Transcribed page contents
..........

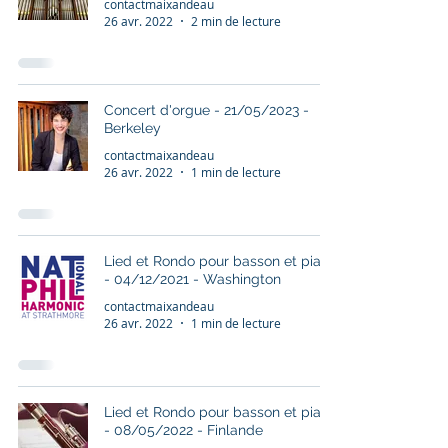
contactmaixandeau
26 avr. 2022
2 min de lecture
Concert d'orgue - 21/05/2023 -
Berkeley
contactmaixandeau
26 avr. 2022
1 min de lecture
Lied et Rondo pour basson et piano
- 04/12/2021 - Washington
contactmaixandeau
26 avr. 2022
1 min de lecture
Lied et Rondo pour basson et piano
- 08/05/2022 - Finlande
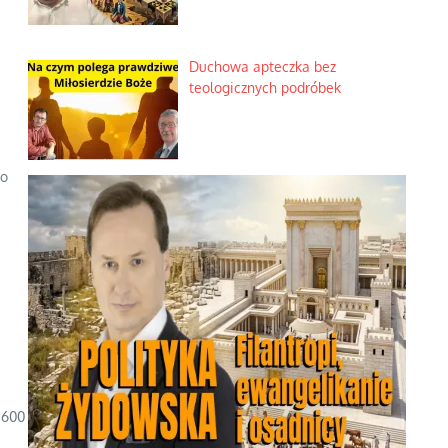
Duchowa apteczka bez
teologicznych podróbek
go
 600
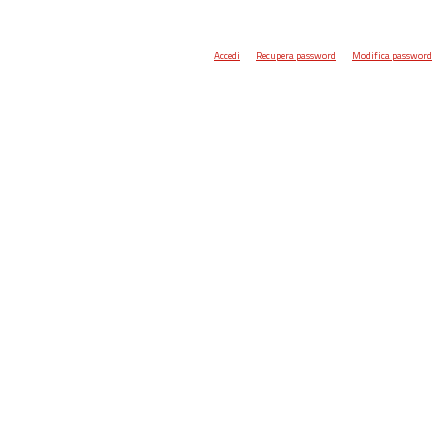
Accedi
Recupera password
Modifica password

..........

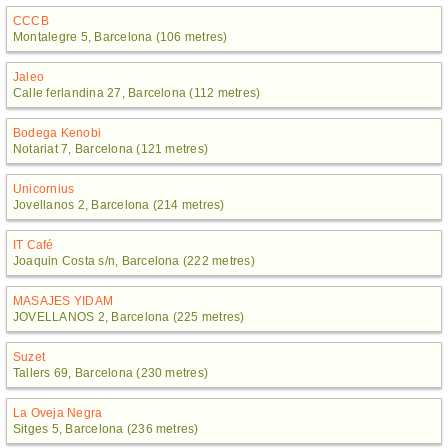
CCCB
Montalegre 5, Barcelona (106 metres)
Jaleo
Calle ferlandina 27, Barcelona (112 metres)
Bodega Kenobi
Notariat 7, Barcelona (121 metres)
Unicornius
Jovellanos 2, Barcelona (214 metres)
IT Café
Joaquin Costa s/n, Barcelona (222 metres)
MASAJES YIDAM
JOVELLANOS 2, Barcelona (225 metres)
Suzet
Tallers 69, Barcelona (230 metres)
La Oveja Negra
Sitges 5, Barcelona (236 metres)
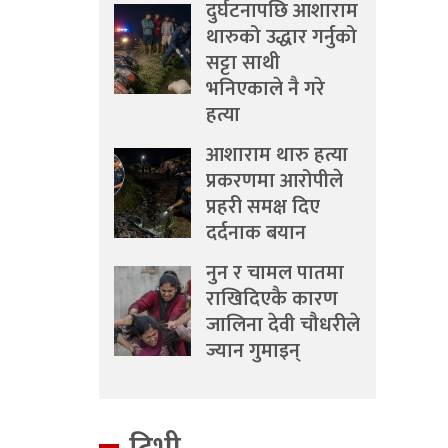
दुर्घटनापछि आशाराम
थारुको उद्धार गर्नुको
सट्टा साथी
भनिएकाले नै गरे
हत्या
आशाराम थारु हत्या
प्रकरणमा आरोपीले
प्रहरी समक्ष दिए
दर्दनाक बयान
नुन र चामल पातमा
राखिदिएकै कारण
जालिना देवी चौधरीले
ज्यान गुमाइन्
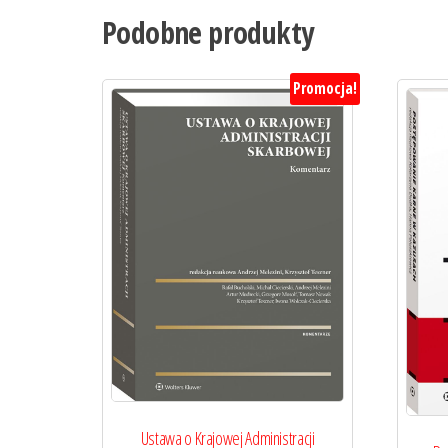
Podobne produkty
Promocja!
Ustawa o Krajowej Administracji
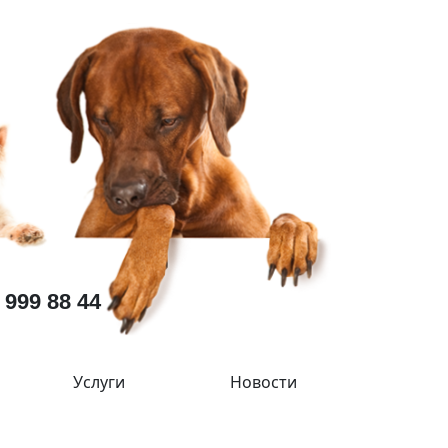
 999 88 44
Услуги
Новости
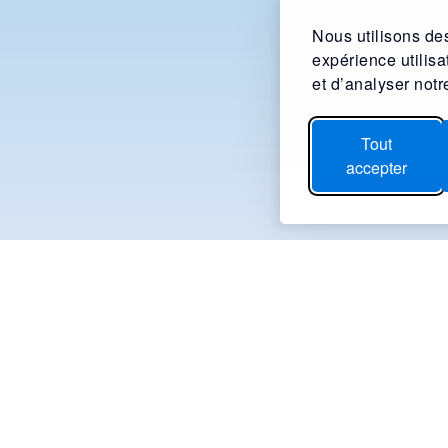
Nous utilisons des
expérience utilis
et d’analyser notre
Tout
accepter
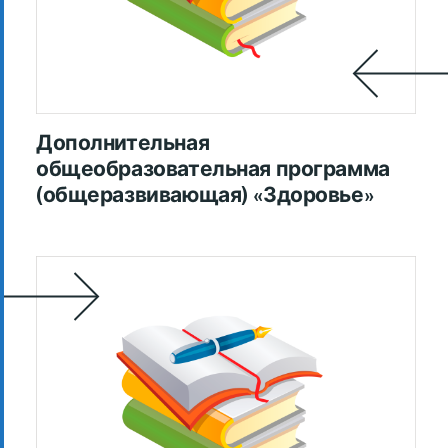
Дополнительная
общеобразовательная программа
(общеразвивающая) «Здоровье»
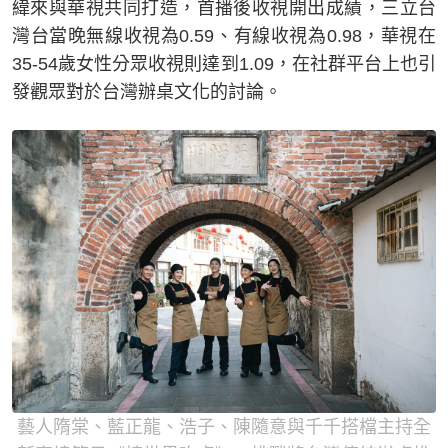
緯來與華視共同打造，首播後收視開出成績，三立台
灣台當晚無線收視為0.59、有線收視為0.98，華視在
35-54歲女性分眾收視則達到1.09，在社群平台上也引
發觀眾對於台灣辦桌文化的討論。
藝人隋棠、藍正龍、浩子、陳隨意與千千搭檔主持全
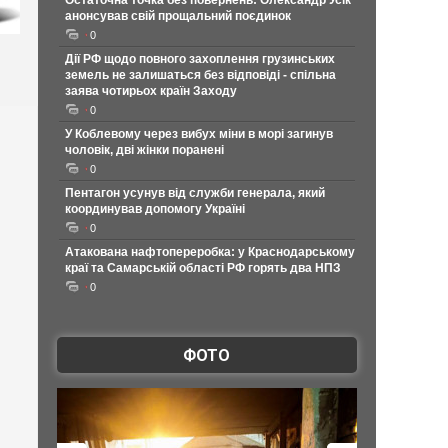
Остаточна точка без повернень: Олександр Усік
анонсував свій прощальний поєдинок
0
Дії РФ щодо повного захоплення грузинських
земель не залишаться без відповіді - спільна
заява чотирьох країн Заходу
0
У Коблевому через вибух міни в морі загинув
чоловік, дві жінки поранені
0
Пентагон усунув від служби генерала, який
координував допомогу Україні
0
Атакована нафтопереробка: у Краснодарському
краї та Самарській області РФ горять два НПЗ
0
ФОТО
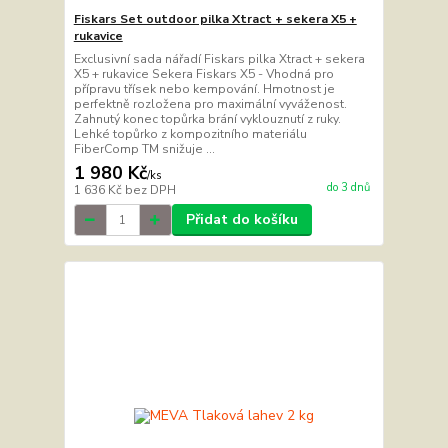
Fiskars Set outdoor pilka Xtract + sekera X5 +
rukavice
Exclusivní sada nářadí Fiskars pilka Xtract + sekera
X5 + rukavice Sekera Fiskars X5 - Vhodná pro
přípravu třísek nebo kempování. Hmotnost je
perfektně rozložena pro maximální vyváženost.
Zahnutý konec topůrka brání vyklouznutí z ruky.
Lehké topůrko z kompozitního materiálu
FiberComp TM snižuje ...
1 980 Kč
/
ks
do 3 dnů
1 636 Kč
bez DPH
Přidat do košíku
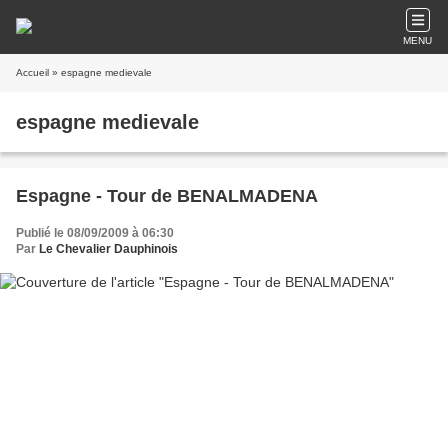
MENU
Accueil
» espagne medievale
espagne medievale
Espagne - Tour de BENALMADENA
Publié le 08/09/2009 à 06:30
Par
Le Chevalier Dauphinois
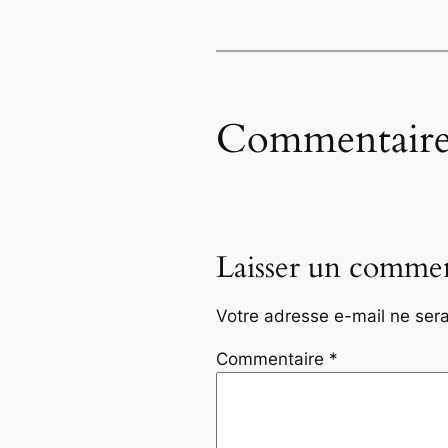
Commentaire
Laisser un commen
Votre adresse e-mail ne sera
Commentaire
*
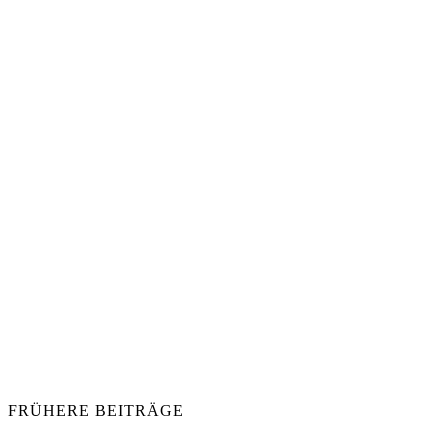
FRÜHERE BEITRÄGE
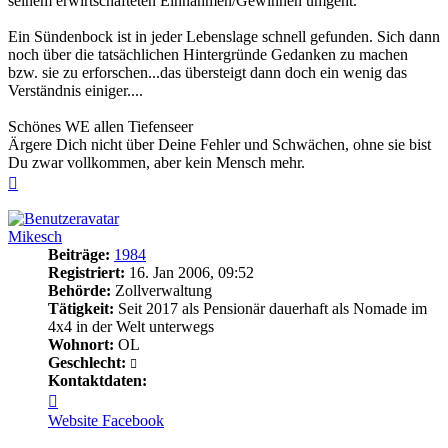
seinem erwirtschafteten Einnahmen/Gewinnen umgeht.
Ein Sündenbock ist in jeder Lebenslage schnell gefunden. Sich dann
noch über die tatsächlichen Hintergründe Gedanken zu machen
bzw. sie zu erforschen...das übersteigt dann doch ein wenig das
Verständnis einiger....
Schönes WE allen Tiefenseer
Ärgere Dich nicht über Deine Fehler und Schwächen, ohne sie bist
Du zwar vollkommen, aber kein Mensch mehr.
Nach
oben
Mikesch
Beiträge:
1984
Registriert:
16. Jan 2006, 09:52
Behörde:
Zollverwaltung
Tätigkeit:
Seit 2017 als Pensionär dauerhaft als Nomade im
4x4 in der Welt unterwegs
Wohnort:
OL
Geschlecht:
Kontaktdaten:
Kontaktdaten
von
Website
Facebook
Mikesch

..........

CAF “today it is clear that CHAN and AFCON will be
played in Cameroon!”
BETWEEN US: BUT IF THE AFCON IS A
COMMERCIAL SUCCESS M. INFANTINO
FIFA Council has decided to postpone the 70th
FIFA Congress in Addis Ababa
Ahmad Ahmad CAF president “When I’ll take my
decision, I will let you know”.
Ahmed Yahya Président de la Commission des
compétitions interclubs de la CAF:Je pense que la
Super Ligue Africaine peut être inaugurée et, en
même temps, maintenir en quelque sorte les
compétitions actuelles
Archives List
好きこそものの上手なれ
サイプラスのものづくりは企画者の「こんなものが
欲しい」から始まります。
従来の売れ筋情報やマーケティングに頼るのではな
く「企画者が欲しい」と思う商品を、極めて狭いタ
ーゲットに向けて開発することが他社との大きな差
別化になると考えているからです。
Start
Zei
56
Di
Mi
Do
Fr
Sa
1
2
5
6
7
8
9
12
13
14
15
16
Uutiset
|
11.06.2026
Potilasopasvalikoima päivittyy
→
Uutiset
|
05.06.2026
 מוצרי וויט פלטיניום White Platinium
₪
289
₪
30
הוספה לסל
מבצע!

..........

Going by the data above, give back only the lines from the one containing "Sitges 5, Barcelona (236 metres)" through the one containing "Дії РФ щодо повного захоплення грузинських", exactly as they stand, both ends included and no images.

RESULT FOR THIS EXERCISE:
Sitges 5, Barcelona (236 metres)
दुर्घटनापछि आशाराम
थारुको उद्धार गर्नुको
सट्टा साथी
भनिएकाले नै गरे
हत्या
आशाराम थारु हत्या
प्रकरणमा आरोपीले
प्रहरी समक्ष दिए
दर्दनाक बयान
नुन र चामल पातमा
राखिदिएकै कारण
जालिना देवी चौधरीले
ज्यान गुमाइन्
Podobne produkty
Promocja!
Ustawa o Krajowej Administracji
 999 88 44
Услуги
Новости
Nous utilisons des
expérience utilis
et d’analyser notre
Tout
accepter
Дополнительная
общеобразовательная программа
(общеразвивающая) «Здоровье»
緯來與華視共同打造，首播後收視開出成績，三立台
灣台當晚無線收視為0.59、有線收視為0.98，華視在
35-54歲女性分眾收視則達到1.09，在社群平台上也引
發觀眾對於台灣辦桌文化的討論。
藝人隋棠、藍正龍、浩子、陳隨意與千千搭檔主持全
Остаточна точка без повернень: Олександр Усік
анонсував свій прощальний поєдинок
0
Дії РФ щодо повного захоплення грузинських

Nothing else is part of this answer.